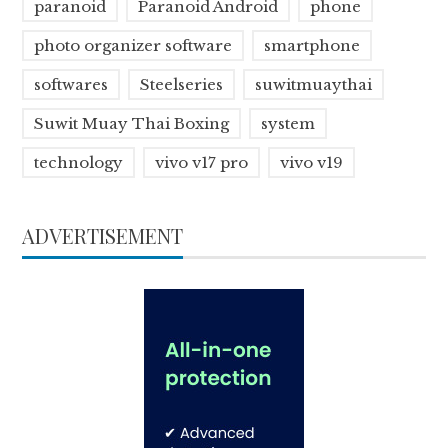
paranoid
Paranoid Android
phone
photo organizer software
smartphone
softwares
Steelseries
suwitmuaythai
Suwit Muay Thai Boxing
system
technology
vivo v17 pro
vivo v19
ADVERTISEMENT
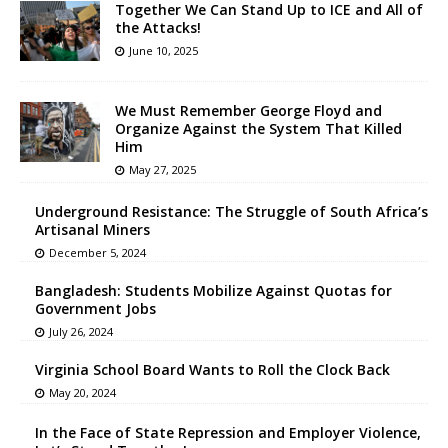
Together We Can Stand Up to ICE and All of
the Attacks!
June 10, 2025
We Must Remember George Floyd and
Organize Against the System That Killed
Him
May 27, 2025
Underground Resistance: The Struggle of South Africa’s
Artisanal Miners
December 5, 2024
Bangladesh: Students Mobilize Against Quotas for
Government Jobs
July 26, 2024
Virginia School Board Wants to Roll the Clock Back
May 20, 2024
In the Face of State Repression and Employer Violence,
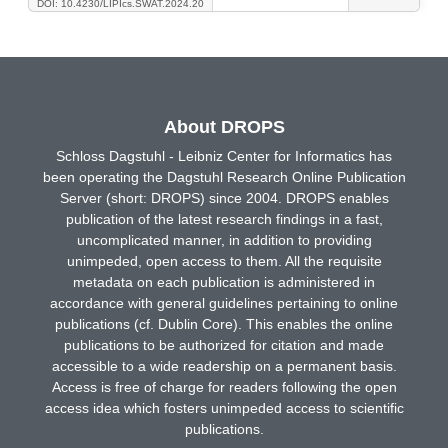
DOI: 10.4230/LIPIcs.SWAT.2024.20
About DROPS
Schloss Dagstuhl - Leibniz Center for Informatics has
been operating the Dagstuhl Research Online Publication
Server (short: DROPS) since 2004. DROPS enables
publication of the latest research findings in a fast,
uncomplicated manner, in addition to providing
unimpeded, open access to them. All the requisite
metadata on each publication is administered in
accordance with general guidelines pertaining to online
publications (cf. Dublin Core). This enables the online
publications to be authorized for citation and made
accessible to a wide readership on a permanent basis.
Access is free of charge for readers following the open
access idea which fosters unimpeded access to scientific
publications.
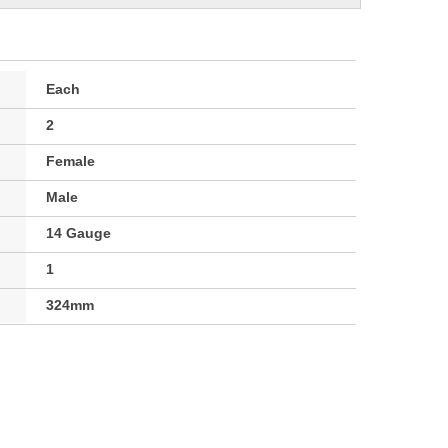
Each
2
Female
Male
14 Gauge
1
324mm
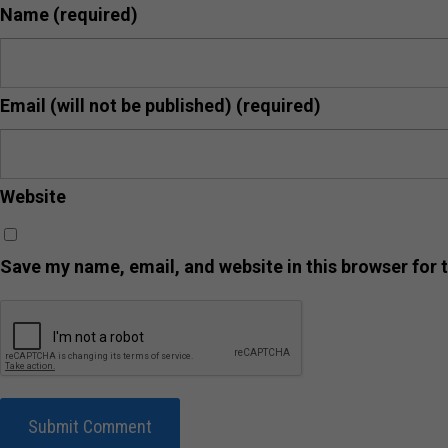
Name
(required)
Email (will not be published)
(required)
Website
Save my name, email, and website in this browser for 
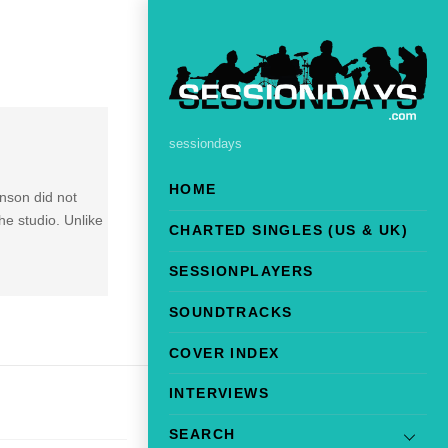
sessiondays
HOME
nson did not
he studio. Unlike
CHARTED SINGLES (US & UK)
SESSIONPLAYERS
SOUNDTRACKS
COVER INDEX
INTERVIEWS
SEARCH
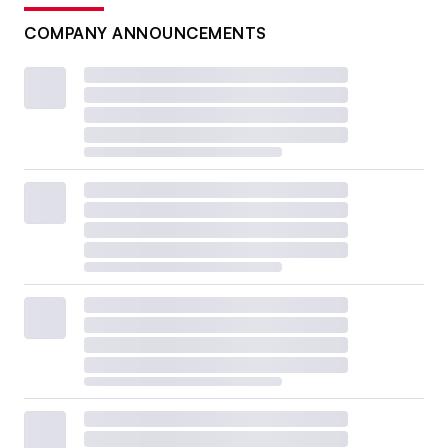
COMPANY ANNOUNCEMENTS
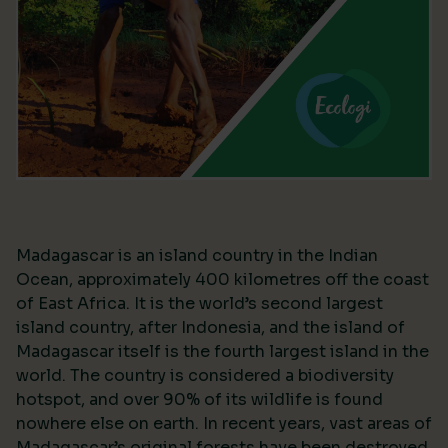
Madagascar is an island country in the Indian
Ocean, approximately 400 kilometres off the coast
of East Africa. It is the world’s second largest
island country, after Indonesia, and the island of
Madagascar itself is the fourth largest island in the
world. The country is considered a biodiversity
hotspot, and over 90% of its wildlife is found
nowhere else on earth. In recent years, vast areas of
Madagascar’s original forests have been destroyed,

┄┄┄┄┄┄┄┄┄┄┄┄┄┄┄┄┄┄┄┄

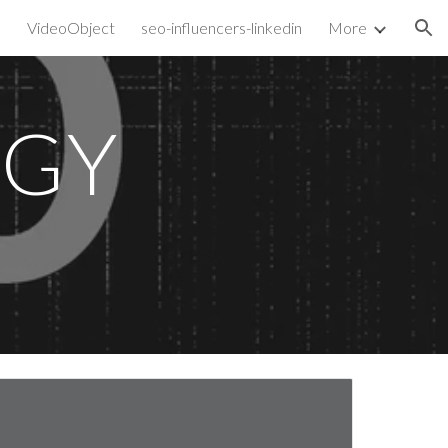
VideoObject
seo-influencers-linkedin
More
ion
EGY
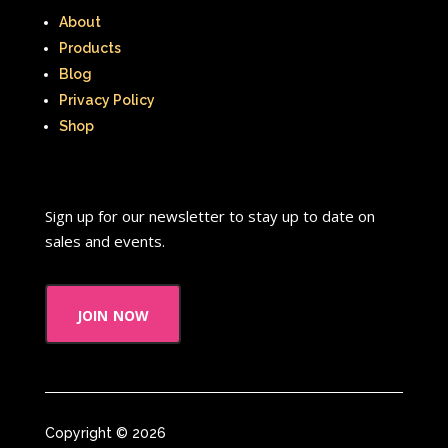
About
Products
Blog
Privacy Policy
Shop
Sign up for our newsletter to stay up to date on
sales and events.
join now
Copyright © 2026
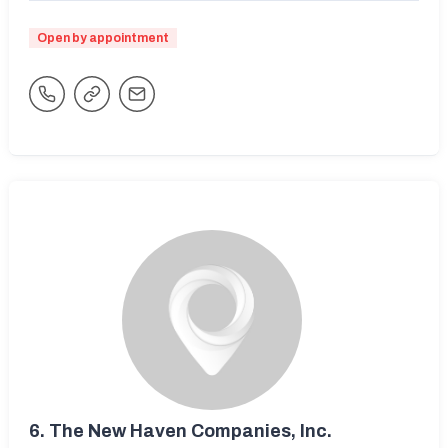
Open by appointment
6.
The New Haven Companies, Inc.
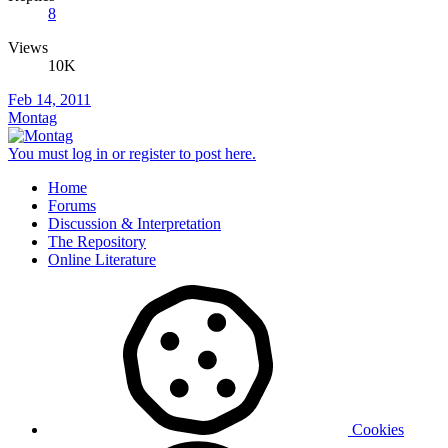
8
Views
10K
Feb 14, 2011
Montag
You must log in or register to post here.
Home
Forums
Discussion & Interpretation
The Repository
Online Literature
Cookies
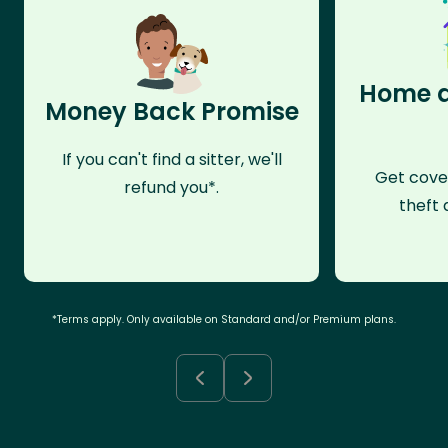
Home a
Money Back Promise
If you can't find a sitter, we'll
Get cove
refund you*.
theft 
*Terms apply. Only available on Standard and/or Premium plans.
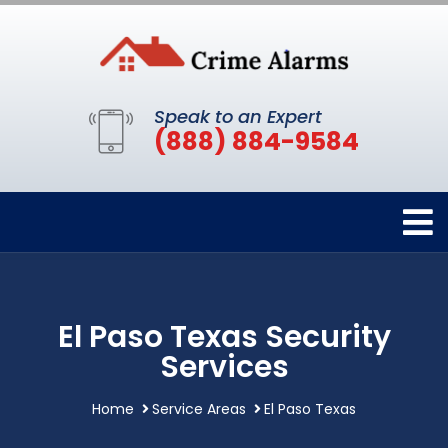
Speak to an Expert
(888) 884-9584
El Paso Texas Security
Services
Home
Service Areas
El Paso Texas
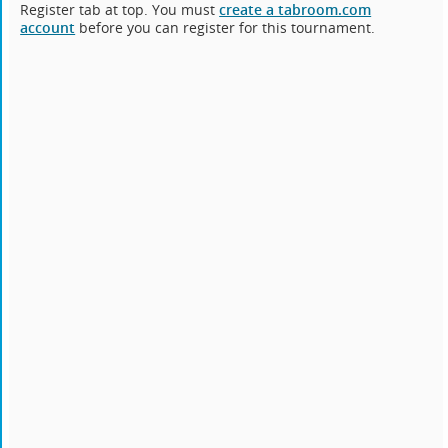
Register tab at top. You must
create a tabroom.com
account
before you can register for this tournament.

┄┄┄┄┄┄┄┄┄┄┄┄┄┄┄┄┄┄┄┄

Requirement — Start at the line above containing "Speak to an Expert" and stop at the line containing "before you can register for this tournament.": print those lines and everything between them exactly, but not the pictures.

Result of this task —
Speak to an Expert
(888) 884-9584
El Paso Texas Security
Services
Home
Service Areas
El Paso Texas
Register tab at top. You must
create a tabroom.com
account
before you can register for this tournament.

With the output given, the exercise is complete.